▸ Exercise: Would you copy out exactly the lines of the listing below, beginning with the one that contains "SKIP TO MAIN CONTENT" and ending with the last?
┌─ Extracted material
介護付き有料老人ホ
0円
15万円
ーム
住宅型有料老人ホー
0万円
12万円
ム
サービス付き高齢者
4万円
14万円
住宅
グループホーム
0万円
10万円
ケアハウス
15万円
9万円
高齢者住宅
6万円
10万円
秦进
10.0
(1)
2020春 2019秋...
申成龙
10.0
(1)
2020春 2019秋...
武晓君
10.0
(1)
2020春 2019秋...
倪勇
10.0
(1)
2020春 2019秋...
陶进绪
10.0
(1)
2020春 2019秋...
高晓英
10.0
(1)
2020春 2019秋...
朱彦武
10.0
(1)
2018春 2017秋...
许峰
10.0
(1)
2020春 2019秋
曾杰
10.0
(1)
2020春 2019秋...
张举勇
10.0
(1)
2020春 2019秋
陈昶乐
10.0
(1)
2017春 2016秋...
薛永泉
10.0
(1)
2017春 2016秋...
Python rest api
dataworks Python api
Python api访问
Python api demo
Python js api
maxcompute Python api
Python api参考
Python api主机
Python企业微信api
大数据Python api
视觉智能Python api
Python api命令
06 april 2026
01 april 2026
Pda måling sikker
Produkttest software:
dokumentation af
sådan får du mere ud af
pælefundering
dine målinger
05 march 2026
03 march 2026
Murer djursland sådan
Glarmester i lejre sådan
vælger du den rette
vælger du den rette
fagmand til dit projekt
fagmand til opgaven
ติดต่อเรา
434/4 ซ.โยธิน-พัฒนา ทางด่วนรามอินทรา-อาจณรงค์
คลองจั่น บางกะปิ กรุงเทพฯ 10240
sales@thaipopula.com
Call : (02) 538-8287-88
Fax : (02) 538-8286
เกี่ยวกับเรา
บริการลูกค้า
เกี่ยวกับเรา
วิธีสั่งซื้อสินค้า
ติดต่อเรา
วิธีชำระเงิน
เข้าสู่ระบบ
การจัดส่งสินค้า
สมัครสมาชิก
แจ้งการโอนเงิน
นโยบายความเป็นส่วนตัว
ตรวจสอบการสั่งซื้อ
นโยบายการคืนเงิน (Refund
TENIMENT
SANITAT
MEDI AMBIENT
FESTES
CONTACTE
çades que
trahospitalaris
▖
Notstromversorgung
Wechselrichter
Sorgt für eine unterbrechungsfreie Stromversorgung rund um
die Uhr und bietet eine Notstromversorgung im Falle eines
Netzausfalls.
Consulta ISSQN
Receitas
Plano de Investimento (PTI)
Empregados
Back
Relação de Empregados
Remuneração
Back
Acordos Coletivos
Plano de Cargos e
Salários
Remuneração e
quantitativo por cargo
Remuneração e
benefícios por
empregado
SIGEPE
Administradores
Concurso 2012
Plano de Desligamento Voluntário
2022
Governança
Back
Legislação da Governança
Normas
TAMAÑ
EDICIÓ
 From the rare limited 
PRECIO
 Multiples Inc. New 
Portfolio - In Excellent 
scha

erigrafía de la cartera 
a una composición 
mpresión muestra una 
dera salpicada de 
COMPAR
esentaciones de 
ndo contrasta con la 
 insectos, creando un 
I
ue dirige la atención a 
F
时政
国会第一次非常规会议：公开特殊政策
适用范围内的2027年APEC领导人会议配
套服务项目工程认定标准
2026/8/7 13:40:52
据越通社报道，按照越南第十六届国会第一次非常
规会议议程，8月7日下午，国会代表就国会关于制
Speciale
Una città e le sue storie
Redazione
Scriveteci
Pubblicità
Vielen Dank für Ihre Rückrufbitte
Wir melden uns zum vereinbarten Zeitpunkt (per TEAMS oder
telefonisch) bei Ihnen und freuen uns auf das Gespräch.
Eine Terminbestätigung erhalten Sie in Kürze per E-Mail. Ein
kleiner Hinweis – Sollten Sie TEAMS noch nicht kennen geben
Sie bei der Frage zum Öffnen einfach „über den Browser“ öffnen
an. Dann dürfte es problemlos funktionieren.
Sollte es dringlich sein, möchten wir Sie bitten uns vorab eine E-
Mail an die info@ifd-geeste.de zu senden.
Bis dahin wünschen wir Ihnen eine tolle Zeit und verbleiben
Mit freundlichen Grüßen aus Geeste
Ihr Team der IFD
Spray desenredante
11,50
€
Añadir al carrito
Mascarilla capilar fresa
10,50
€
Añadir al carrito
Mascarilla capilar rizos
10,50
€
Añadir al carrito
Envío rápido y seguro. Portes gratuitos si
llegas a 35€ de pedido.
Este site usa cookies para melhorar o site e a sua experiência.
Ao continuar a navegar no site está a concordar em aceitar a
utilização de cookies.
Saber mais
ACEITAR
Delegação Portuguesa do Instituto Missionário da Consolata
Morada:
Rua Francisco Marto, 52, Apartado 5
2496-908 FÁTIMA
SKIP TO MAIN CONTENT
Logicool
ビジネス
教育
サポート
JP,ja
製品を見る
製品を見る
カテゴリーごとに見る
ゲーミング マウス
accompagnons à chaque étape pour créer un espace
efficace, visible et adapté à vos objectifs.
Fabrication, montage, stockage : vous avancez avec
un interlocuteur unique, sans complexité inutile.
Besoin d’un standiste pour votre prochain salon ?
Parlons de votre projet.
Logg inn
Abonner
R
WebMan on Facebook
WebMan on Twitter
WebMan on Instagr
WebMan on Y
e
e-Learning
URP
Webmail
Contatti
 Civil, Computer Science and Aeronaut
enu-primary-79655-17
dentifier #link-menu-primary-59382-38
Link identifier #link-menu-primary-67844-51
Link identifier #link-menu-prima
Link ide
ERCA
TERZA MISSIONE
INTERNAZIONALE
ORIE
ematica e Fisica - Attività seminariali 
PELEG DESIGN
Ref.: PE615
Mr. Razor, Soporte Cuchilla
└─
▸ Task result:
SKIP TO MAIN CONTENT
Logicool
ビジネス
教育
サポート
JP,ja
製品を見る
製品を見る
カテゴリーごとに見る
ゲーミング マウス
accompagnons à chaque étape pour créer un espace
efficace, visible et adapté à vos objectifs.
Fabrication, montage, stockage : vous avancez avec
un interlocuteur unique, sans complexité inutile.
Besoin d’un standiste pour votre prochain salon ?
Parlons de votre projet.
Logg inn
Abonner
R
WebMan on Facebook
WebMan on Twitter
WebMan on Instagr
WebMan on Y
e
e-Learning
URP
Webmail
Contatti
 Civil, Computer Science and Aeronaut
enu-primary-79655-17
dentifier #link-menu-primary-59382-38
Link identifier #link-menu-primary-67844-51
Link identifier #link-menu-prima
Link ide
ERCA
TERZA MISSIONE
INTERNAZIONALE
ORIE
ematica e Fisica - Attività seminariali 
PELEG DESIGN
Ref.: PE615
Mr. Razor, Soporte Cuchilla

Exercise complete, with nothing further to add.